Description
How can we harvest all the food groups that we typically eat from on a quarter acre or less, and from foraging locally? How can we have a complete diet with a diverse and mineral rich variety of foods? We are a culture that has grown up on a predominately grain-based diet. We have processed and reprocessed grains to the point of absurdity: breads, chips, pastas, etc. There are basically eight foods that feed the world and they are almost all grains. Settlement and grain-based agricultural systems go hand in hand. How important is this prevalence of grains for a human being’s health and wellbeing? In this book we will find out that grains are not the “staple” that is necessary for our nutritional balance. But what can we accomplish on a fifth of an acre and through foraging in the middle of an urban or suburban area or on ten thousand acres? Small, intensive systems are what feed us, systems that are doable at a human scale, systems that contain all the proteins, minerals, and vitamins that we need in order to lead a healthy existence for our entire lives. The following easily harvestable foods are what make this possible on small to large acreage:
- Dairy: dwarf goats (milk, kefir, yogurt, cheese)

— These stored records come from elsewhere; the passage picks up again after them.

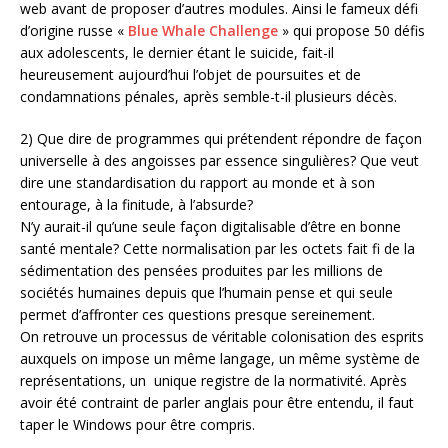
web avant de proposer d’autres modules. Ainsi le fameux défi
d’origine russe «
Blue Whale Challenge
» qui propose 50 défis
aux adolescents, le dernier étant le suicide, fait-il
heureusement aujourd’hui l’objet de poursuites et de
condamnations pénales, après semble-t-il plusieurs décès.
2) Que dire de programmes qui prétendent répondre de façon
universelle à des angoisses par essence singulières? Que veut
dire une standardisation du rapport au monde et à son
entourage, à la finitude, à l’absurde?
N’y aurait-il qu’une seule façon digitalisable d’être en bonne
santé mentale? Cette normalisation par les octets fait fi de la
sédimentation des pensées produites par les millions de
sociétés humaines depuis que l’humain pense et qui seule
permet d’affronter ces questions presque sereinement.
On retrouve un processus de véritable colonisation des esprits
auxquels on impose un même langage, un même système de
représentations, un unique registre de la normativité. Après
avoir été contraint de parler anglais pour être entendu, il faut
taper le Windows pour être compris.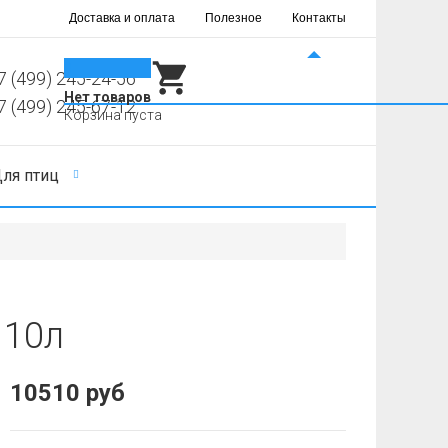
Доставка и оплата
Полезное
Контакты
0
7 (499) 245-24-56
Нет товаров
7 (499) 245-67-12
Корзина пуста
ля птиц
 10л
10510 руб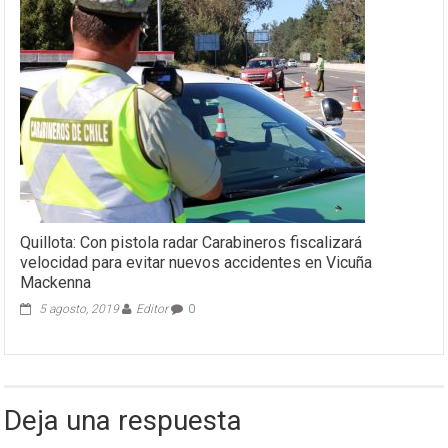
Quillota: Con pistola radar Carabineros fiscalizará
velocidad para evitar nuevos accidentes en Vicuña
Mackenna
5 agosto, 2019
Editor
0
Deja una respuesta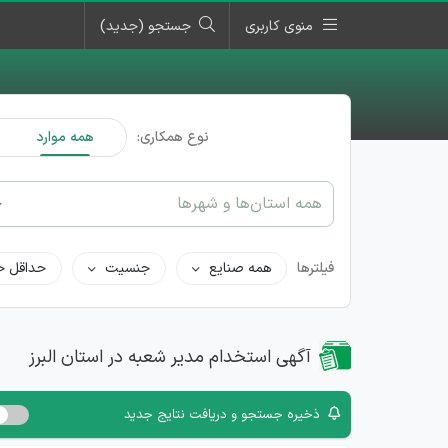
منوی کاربری
جستجو (جدید)
نوع همکاری:
همه موارد
همه استان‌ها و شهرها
فیلترها
همه صنایع
جنسیت
حداقل ح
آگهی استخدام مدیر شعبه در استان البرز
ذخیره جستجو و دریافت نتایج جدید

- Meat: guinea pigs, rabbits, chickens, ducks, squirrels, wild game, fish (ponds and aquaponics), insects (entomophagy)
- Grains: quinoa, wheat, corn, oats, amaranth (wild and cultivated)
- Vegetables: wild and cultivated
- Fruits: wild and cultivated (mulberries, raspberries, blackberries, gooseberries, currants, crabapples, pears, etc)
- Nuts: wild and cultivated (acorns, hazelnuts, hickory nuts, walnuts)
- Sweets: maple, birch, sycamore, walnut syrups; honey
- Salt: dehydrated seawater
- Oils: oil press for nuts, sunflower seeds
- Ferments
- Sprouts (in jars and on soil), microgreens
- Smoothies and juices (fruit and vegetable)
- Eggs (chickens)
- Dehydrated foods
Where does it all begin? In the kitchen? The backyard? Water? Animals? Building? Energy? It all begins where we find ourselves, the region, the ecosystem in which we find ourselves. And we essentially begin with climate, our foremost “limiting” factor. Can we work effectively within the context of the seasons and produce enough food to meet our needs, collect and store water, safely house our animals, and make our homes as efficient as possible (minus the gadgets), based intrinsically on the movement of the sun through the year?
Is it doable? I ask myself this question each time I endeavor to place a new element into the landscape, the homestead. How much work, time, study, will it demand of my family? Will it contribute to our sustenance, our basic necessities, our health? Could others do this readily? How local are the materials, the seeds, the tree stock we are procuring? What will we do with the excess yields, should we have an abundant year? Am I merging my efforts with the natural cycles that interpenetrate our existence and give us life? Do I follow the ethics, methodologies, living principles that I believe in? Do I follow my intention?
There are many questions to ask in order to maintain integrity with life choices. Knowing that by following wholeheartedly the dictates of the heart, I may proceed with the building of a suburban homestead in good conscience.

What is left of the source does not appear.